▶ _WORK REQUIRED_
Your task is to set down the line containing "can get access" and every later line of the entries, word for word, including the last.

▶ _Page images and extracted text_
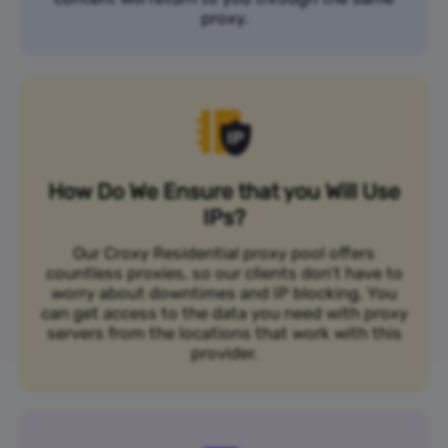
proxy.
How Do We Ensure that you Will Use
IPs?
Our Croxy Residential proxy pool offers
countless proxies, so our clients don’t have to
worry about downtimes and IP blocking. You
can get access to the data you need with proxy
servers from the locations that work with this
provider.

▶ _YOUR RESPONSE_
can get access to the data you need with proxy
servers from the locations that work with this
provider.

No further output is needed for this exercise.